Cały świat cytuje Lecha Kaczyńskiego, od BBC przez CNN. Okupanci, którzy nie maja legalnego, moralnego czy jakiegokolwiek prawa by tam być, stacjonują w sercu Gruzji - te słowa pol trafiły dziś do uszu milionów, przypominając im o ignorancji Rosji wobec stanowiska wspólnoty międzynarodowej. Ignorancji wobec samej wspólnoty... I pośród liderów wszystkich państw UE nie znalazł się nikt, gotowy przypomnieć o niewygodnym problemie. Trudno nawet określić jakim zakłamaniem i hipokryzją kierują się ci - którzy tak jak niektórzy bloggerzy tego portalu, lub wczoraj wieczorem dziennikarze zgromadzeni w studio TVN 24 - załamywali ręce, obawiając się iż wydarzenie "będzie ciosem w prezydencję francuską".

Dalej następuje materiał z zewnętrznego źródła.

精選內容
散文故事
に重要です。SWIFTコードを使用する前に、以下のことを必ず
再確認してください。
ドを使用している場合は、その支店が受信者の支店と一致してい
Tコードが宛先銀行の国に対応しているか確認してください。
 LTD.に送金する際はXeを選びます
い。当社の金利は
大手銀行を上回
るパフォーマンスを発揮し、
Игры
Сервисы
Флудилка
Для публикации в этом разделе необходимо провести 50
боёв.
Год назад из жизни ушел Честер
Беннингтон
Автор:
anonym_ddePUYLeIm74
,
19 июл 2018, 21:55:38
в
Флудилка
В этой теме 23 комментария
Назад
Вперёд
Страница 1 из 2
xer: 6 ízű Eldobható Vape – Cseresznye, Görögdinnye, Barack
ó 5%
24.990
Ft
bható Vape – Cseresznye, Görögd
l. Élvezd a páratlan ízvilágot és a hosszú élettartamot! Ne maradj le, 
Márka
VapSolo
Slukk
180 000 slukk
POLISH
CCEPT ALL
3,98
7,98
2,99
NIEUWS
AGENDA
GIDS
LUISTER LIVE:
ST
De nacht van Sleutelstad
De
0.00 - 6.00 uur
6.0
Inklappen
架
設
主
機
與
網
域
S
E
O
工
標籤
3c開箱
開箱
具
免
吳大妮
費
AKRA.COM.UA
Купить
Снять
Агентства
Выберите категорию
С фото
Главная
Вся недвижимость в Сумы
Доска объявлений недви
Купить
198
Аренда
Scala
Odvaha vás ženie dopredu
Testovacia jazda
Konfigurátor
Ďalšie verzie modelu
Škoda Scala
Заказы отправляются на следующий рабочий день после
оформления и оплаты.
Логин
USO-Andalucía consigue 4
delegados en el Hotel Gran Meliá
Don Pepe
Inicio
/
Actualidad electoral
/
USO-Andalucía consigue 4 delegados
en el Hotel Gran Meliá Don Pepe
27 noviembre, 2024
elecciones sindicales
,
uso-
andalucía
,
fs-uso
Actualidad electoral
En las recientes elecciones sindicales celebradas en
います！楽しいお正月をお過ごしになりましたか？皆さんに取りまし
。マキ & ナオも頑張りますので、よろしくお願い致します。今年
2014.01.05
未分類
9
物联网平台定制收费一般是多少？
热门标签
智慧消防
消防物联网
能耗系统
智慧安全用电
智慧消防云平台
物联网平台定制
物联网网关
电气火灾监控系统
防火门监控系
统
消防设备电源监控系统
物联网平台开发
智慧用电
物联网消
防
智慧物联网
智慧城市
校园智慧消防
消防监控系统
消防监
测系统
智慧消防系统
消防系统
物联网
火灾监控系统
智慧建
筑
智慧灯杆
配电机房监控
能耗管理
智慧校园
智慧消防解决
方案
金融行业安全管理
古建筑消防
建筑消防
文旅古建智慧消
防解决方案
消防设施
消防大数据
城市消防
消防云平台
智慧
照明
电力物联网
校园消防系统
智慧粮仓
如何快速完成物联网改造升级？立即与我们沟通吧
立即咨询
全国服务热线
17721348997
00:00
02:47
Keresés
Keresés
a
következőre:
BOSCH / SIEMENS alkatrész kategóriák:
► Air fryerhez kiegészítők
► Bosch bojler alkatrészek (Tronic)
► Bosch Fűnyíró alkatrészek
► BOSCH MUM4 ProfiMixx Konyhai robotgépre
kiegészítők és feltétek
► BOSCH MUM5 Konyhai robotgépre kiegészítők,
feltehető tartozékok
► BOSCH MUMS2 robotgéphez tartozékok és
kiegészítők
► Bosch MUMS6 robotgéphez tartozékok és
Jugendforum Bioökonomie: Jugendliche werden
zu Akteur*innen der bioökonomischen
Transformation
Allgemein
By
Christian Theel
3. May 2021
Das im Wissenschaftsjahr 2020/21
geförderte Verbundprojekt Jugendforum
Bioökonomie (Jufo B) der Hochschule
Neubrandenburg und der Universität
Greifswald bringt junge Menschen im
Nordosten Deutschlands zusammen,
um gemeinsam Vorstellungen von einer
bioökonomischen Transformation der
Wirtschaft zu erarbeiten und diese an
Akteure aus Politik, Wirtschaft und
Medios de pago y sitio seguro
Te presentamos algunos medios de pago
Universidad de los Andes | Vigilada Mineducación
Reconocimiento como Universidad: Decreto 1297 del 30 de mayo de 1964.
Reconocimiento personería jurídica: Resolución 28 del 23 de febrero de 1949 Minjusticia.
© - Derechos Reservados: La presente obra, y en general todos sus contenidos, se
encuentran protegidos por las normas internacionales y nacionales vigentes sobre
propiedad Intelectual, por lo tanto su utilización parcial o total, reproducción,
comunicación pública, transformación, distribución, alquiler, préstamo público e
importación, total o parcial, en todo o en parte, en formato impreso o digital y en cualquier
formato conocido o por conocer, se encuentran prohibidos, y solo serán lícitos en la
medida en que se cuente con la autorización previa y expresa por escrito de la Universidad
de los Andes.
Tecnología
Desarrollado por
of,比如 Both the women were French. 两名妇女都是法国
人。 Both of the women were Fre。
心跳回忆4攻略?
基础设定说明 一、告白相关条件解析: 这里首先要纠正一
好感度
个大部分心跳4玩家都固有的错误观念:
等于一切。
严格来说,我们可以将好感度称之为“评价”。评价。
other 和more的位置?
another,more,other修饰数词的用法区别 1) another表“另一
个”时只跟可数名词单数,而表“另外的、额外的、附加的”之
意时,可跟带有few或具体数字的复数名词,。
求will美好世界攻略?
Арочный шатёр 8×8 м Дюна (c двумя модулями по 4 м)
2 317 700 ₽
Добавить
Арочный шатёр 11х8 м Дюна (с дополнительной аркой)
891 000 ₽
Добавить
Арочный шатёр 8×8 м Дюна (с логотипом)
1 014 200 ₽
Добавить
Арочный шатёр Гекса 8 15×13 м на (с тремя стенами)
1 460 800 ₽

Nie trzeba być wróżbitą, aby opisać teraz prawdopodobny przebieg zdarzeń. Prezydenci Polski i Gruzji zmierzali w stronę obszarów granicznych, aby przekazać światu faktyczny obraz obszaru, o którym wszyscy, najchętniej zaś "prezydencja francuska" chcieliby zapomnieć. Grupka osetyńskich lub nawet rosyjskich żołnierzy (lub członków paramilitarnej formacji zbrojnej) wystrzeliła kilka serii w powietrze. Celem pokazu była jasna manifestacja kto rządzi w regionie i gwiżdże na umowy, Gruzję, "jej sojusznika Polskę", prezydencję francuską oraz całą Unię Europejską. Mogli nawet nie wiedzieć, iż ten incydent zostanie rozdmuchany do takich rozmiarów. Zresztą nie ma wątpliwości, prezydenci Polski i Gruzji, znając dobrze "rosyjską duszę" - szczególnie w pierwszych dniach zimy pod koniec weekendu - spodziewali się, że może dojść do niecodziennego wydarzenia. Własnie w tym celu wysłano na poczatek kolumny samochód z dziennikarzami. Nie ma mowy o żadnej gruzińskiej prowokacji. Była po prostu doskonała znajomość realiów i ocena sytuacji. Nie byłoby szokujące nawet, gdyby strzelający doskonale zdawali sobie sprawę ze swojego czynu. Byłoby to potwierdzenie ich własnej pychy i pogardy wobec sojuszników Gruzji. Irracjonalne tym bardziej są głosy, że przecież Rosja "nie mogłaby"...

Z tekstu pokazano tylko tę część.